**EXERCISE**
From the data below, set down exactly the lines between the one holding "தொடர்பில் இருப்போம். அவ்வாறு" and the one holding "குறித்தும், இன்னும் சில", inclusive, and no others.

**DATA SHOWN**
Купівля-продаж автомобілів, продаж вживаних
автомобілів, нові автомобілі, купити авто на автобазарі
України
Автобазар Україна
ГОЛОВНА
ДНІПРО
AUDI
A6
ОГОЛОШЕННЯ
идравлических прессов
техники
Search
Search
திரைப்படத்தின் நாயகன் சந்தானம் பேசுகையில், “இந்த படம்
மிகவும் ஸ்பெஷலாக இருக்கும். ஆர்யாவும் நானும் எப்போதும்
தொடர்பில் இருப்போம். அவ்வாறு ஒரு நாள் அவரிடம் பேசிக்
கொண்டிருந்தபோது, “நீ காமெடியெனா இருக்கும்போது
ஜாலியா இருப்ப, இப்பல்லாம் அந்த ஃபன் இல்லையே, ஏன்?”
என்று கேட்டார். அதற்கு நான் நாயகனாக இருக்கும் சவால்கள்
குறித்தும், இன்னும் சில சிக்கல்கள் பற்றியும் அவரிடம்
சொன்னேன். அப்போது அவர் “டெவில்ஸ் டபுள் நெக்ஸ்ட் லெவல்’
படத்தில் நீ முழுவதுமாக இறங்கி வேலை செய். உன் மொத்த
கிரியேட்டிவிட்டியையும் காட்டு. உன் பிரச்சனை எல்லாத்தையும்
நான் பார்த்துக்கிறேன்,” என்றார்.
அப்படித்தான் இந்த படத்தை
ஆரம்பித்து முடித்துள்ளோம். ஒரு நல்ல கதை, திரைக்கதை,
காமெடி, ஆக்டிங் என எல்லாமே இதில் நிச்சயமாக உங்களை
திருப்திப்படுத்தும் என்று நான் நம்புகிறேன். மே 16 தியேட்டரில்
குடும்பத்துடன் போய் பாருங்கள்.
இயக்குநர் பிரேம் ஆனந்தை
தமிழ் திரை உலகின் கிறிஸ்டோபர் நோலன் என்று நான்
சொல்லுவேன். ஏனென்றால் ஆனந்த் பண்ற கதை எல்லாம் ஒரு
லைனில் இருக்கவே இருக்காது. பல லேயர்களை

--

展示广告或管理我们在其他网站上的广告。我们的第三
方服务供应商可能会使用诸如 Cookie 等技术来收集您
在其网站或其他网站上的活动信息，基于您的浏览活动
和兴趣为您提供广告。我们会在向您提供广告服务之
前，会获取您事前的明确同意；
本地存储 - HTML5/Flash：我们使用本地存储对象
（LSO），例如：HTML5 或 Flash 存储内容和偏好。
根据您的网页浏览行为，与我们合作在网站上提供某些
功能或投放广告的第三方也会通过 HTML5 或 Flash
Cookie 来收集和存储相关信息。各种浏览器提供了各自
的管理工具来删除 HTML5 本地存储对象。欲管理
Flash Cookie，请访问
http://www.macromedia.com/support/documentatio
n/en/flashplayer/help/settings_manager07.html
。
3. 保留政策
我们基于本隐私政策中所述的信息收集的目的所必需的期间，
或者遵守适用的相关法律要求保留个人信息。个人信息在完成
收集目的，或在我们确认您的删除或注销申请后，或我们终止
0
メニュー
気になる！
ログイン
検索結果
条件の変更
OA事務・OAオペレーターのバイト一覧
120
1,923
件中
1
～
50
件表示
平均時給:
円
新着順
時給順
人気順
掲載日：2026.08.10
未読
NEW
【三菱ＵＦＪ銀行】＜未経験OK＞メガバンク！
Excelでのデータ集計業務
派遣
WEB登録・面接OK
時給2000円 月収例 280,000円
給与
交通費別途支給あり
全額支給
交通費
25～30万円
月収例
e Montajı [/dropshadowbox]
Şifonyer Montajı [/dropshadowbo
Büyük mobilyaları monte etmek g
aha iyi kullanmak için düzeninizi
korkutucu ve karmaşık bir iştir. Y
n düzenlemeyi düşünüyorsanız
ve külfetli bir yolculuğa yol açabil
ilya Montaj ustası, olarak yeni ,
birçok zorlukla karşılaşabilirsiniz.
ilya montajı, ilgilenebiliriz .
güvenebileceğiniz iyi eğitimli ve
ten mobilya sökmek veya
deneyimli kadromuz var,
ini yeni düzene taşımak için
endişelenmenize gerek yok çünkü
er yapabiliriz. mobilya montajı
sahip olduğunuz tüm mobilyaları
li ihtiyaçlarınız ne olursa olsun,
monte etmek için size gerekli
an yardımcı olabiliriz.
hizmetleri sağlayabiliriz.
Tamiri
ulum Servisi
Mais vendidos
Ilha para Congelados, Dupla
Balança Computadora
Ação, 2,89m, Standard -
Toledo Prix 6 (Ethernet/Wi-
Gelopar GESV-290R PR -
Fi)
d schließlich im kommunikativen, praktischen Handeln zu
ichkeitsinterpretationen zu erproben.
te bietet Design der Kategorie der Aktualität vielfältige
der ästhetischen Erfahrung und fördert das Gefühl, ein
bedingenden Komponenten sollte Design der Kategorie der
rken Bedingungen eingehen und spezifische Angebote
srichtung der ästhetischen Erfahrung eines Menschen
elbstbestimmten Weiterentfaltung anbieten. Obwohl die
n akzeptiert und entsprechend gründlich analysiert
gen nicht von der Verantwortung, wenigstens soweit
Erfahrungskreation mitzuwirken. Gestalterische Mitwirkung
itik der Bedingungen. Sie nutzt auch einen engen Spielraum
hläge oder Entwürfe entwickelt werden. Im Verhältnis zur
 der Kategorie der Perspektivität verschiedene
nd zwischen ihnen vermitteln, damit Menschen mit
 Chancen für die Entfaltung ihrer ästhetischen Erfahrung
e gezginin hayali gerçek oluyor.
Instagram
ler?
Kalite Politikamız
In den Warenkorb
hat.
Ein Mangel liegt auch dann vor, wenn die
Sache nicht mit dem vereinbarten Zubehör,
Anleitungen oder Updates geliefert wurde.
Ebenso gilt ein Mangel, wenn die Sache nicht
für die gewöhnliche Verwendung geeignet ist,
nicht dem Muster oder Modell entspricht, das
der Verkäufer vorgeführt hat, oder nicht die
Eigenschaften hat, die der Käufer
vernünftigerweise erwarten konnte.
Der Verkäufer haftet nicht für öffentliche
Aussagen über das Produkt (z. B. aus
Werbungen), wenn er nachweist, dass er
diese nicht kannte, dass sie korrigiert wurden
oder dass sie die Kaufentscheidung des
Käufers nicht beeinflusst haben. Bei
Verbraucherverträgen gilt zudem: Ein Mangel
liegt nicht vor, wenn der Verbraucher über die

--

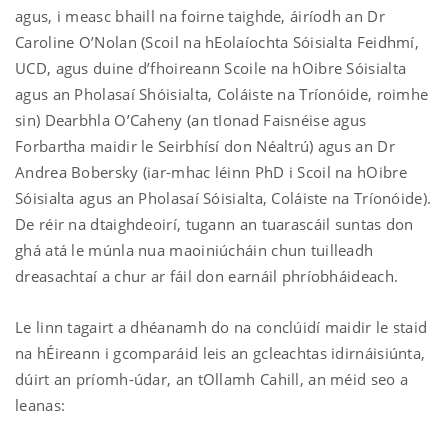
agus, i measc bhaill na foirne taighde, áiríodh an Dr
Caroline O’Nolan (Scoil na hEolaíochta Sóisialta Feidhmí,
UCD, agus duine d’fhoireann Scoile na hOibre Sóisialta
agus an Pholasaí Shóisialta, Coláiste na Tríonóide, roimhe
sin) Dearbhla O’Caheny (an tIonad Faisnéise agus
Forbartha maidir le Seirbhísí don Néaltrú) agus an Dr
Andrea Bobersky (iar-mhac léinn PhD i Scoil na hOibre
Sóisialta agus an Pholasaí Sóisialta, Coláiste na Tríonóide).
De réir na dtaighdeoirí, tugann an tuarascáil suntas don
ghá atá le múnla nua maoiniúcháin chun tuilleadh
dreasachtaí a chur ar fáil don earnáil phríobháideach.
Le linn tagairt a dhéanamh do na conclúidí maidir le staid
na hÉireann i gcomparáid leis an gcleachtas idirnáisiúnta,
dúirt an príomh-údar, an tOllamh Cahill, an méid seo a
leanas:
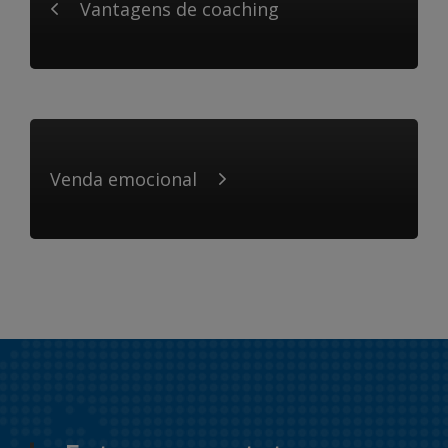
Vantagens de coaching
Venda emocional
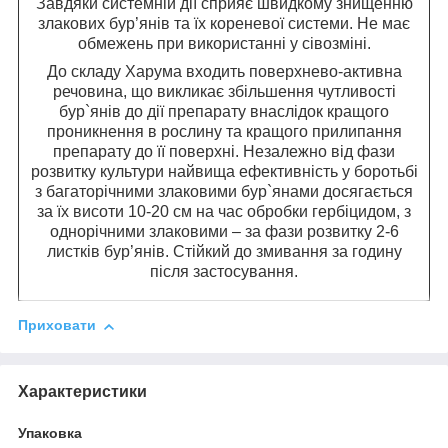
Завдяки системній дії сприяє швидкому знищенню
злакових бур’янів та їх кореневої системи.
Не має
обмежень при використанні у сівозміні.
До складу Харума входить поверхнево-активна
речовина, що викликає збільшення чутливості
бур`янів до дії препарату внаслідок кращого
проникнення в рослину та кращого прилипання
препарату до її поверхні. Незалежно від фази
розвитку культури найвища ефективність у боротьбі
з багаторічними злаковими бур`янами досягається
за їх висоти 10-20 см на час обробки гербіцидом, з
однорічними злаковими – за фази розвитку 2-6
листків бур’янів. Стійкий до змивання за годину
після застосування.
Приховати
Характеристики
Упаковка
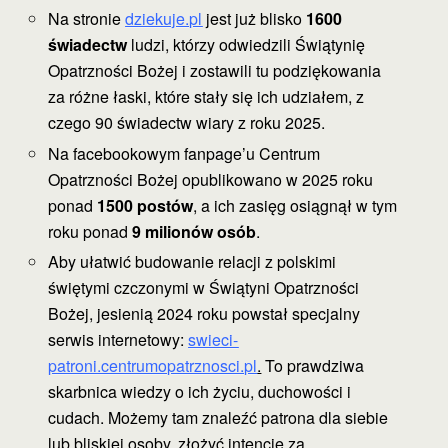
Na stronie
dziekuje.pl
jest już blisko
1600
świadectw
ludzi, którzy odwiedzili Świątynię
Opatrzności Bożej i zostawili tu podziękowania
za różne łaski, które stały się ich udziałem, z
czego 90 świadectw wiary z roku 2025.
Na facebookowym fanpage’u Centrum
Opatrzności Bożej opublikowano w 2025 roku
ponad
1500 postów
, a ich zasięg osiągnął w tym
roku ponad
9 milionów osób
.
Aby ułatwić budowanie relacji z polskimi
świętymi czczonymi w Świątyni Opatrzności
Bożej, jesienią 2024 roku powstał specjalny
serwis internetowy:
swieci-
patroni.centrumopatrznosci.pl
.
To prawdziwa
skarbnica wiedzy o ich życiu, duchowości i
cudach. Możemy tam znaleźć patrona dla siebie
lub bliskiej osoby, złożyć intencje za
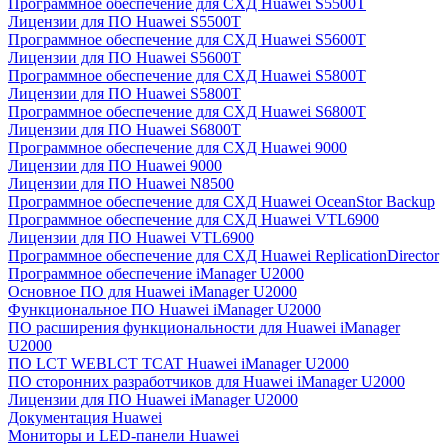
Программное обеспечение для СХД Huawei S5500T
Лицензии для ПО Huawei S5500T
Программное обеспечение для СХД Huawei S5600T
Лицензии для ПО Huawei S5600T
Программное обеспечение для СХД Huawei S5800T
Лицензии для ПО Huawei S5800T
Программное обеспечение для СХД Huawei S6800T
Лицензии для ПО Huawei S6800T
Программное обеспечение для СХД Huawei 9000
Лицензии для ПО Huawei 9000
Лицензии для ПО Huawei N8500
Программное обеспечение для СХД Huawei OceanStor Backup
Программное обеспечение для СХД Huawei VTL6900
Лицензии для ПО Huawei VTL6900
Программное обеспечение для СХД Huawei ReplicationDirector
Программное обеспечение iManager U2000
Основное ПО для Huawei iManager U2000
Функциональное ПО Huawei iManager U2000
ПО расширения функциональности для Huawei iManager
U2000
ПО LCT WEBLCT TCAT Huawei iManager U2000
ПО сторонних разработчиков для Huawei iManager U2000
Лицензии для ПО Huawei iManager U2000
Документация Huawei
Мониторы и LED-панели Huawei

**SOLUTION BELOW**
தொடர்பில் இருப்போம். அவ்வாறு ஒரு நாள் அவரிடம் பேசிக்
கொண்டிருந்தபோது, “நீ காமெடியெனா இருக்கும்போது
ஜாலியா இருப்ப, இப்பல்லாம் அந்த ஃபன் இல்லையே, ஏன்?”
என்று கேட்டார். அதற்கு நான் நாயகனாக இருக்கும் சவால்கள்
குறித்தும், இன்னும் சில சிக்கல்கள் பற்றியும் அவரிடம்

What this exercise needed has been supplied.